### WHAT IS BEING ASKED
The records that follow are to be printed exactly, with no images.

--- START ---

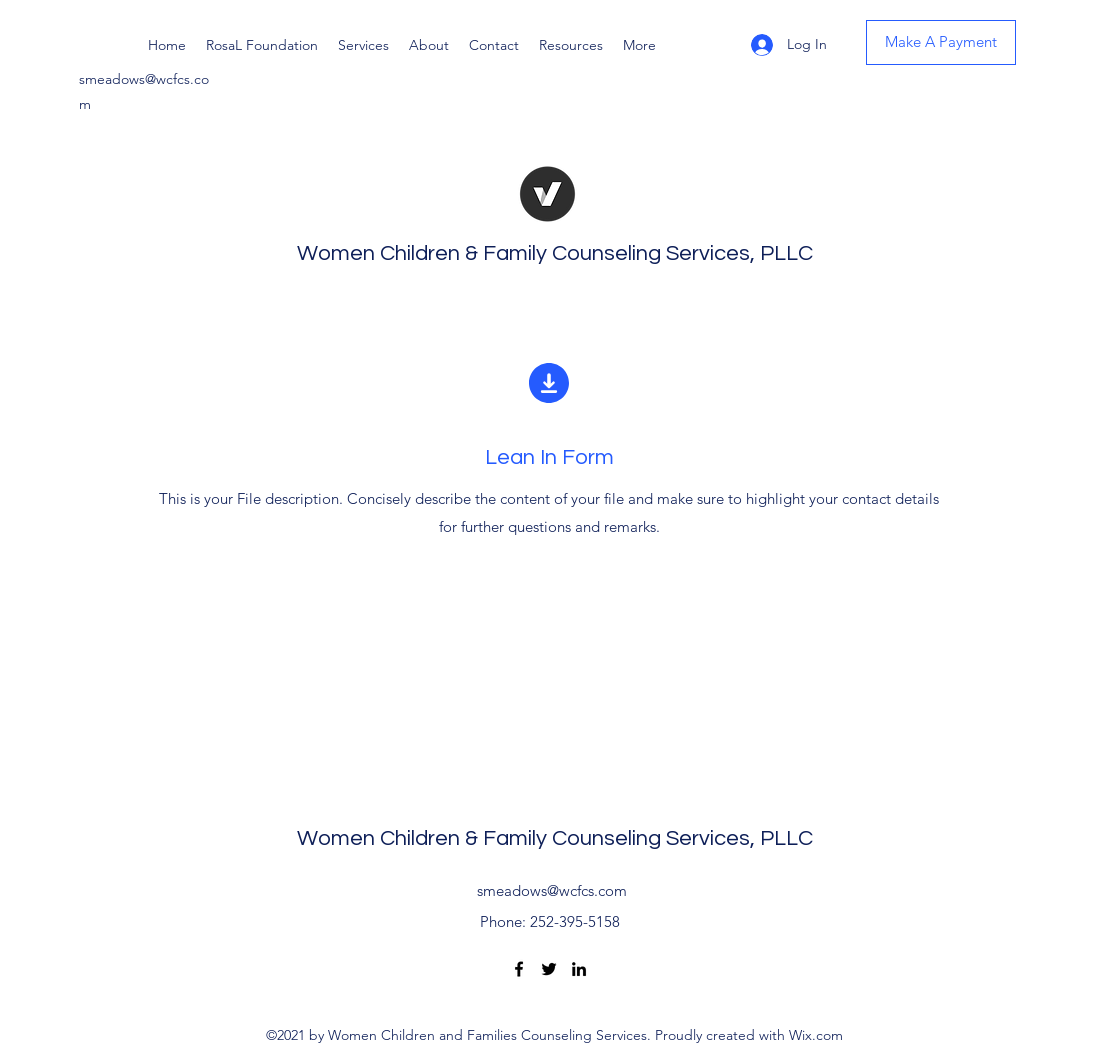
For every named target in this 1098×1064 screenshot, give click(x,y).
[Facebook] (519, 969)
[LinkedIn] (579, 969)
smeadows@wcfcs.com (552, 890)
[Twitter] (549, 969)
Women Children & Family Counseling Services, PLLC (555, 253)
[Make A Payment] (941, 42)
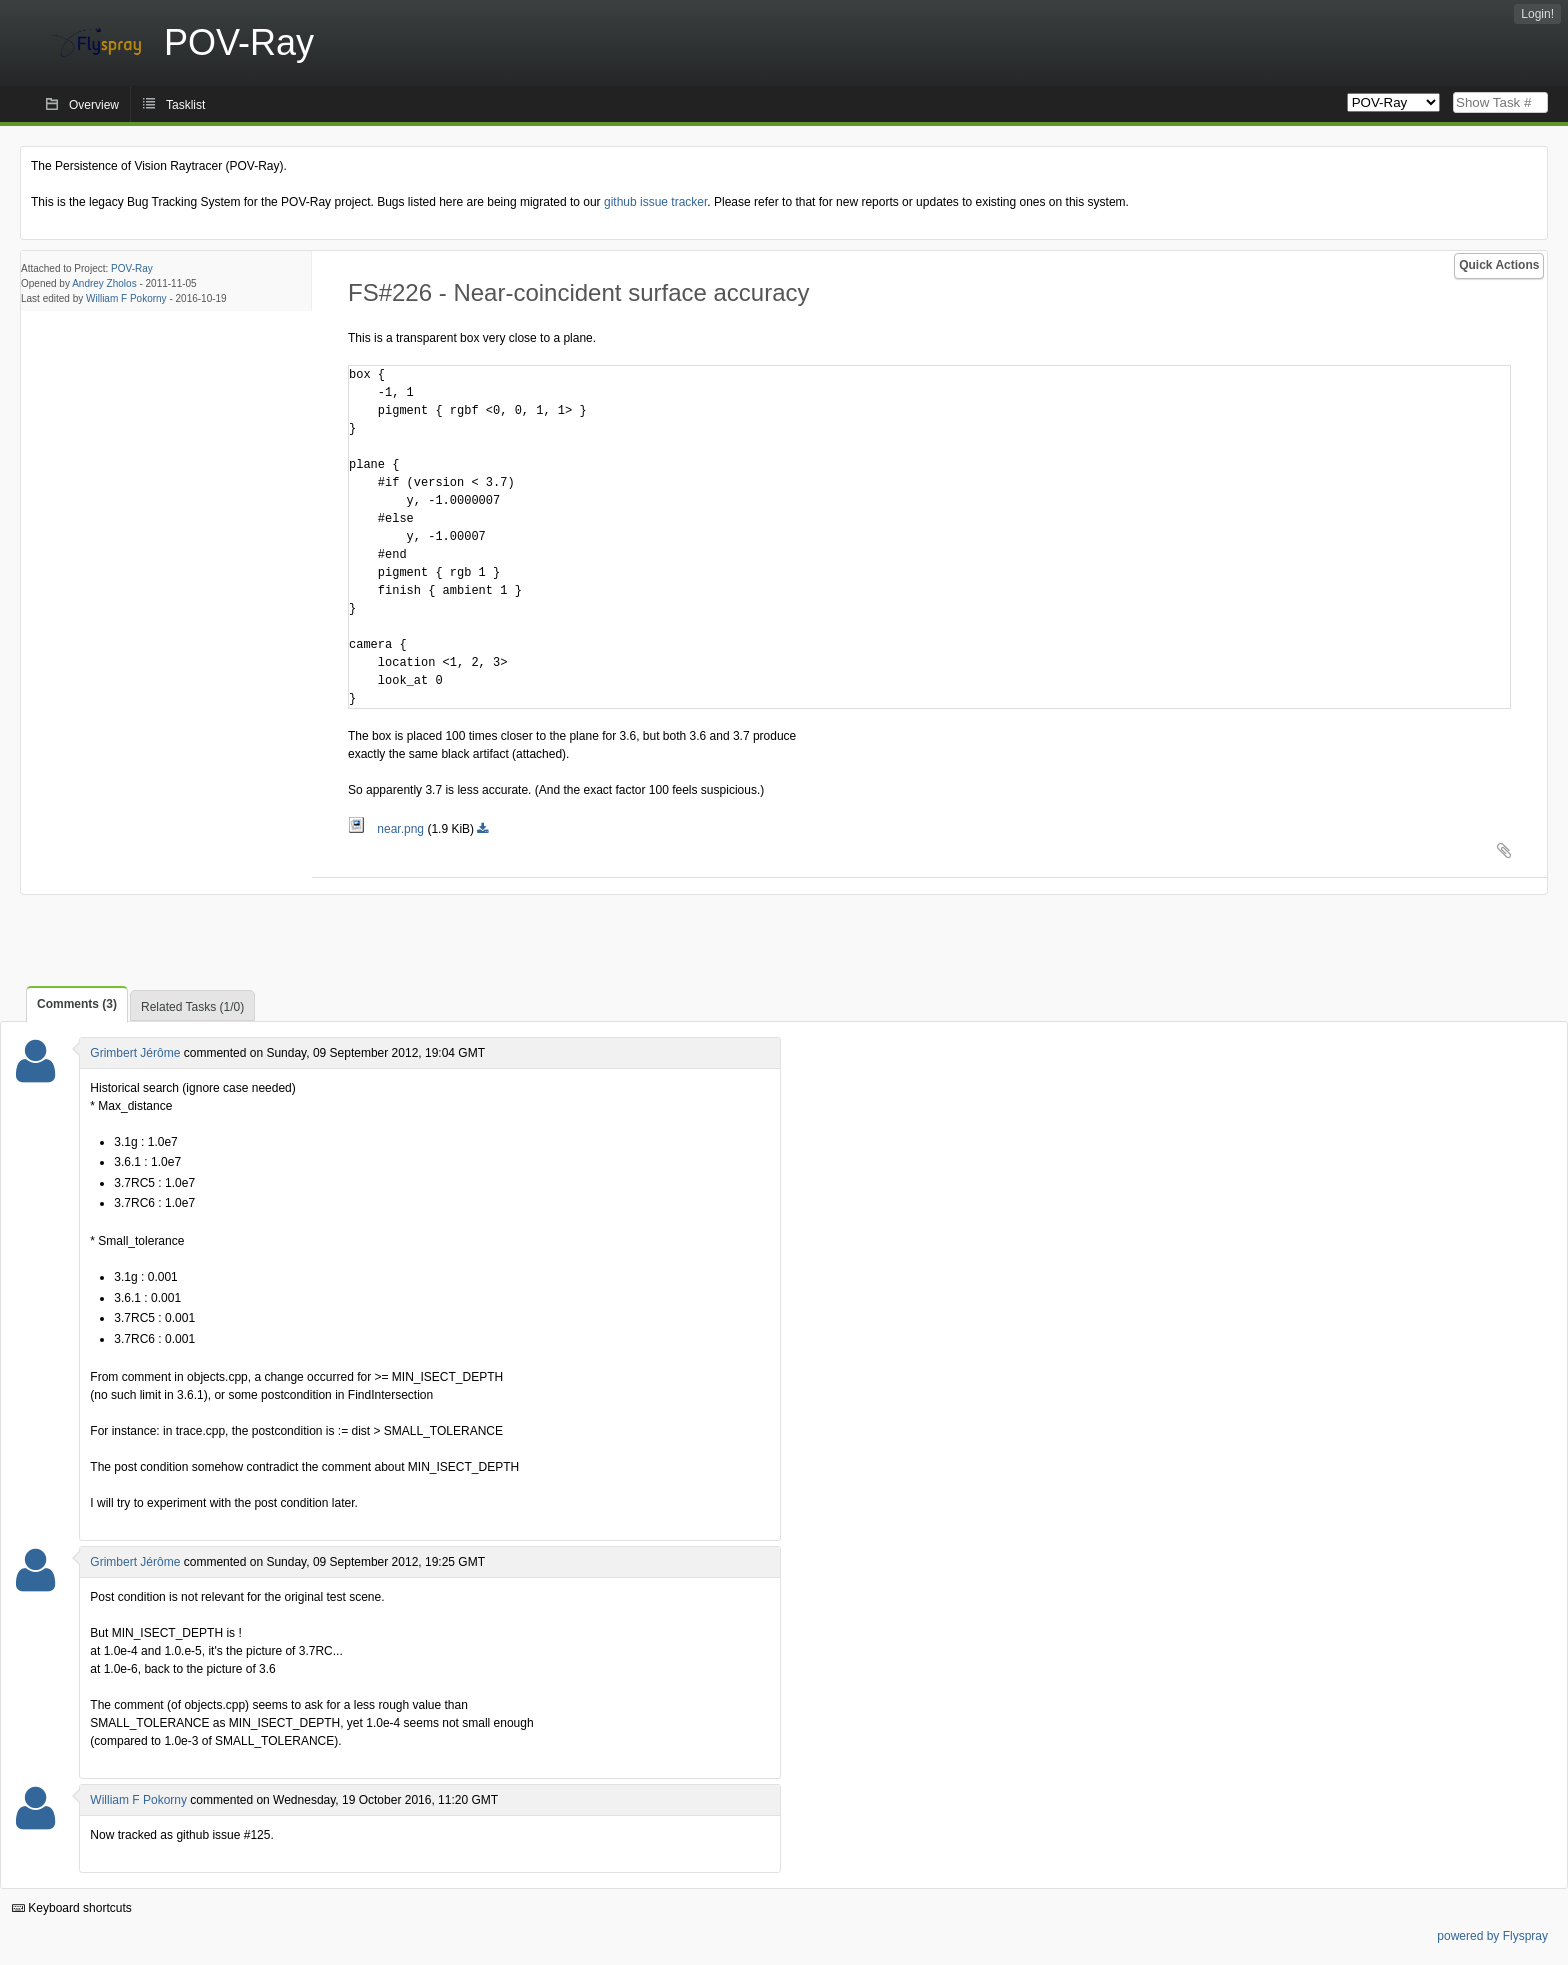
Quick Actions (1499, 265)
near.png (387, 829)
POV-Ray (132, 268)
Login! (1537, 14)
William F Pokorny (126, 298)
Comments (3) (77, 1004)
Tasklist (185, 105)
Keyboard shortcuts (72, 1908)
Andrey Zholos (104, 283)
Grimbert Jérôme (135, 1053)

--- END ---

### WORKED SOLUTION
For every named target in this 1098×1064 screenshot, give click(x,y).
[Facebook] (519, 969)
[LinkedIn] (579, 969)
smeadows@wcfcs.com (552, 890)
[Twitter] (549, 969)
Women Children & Family Counseling Services, PLLC (555, 253)
[Make A Payment] (941, 42)
Quick Actions (1499, 265)
near.png (387, 829)
POV-Ray (132, 268)
Login! (1537, 14)
William F Pokorny (126, 298)
Comments (3) (77, 1004)
Tasklist (185, 105)
Keyboard shortcuts (72, 1908)
Andrey Zholos (104, 283)
Grimbert Jérôme (135, 1053)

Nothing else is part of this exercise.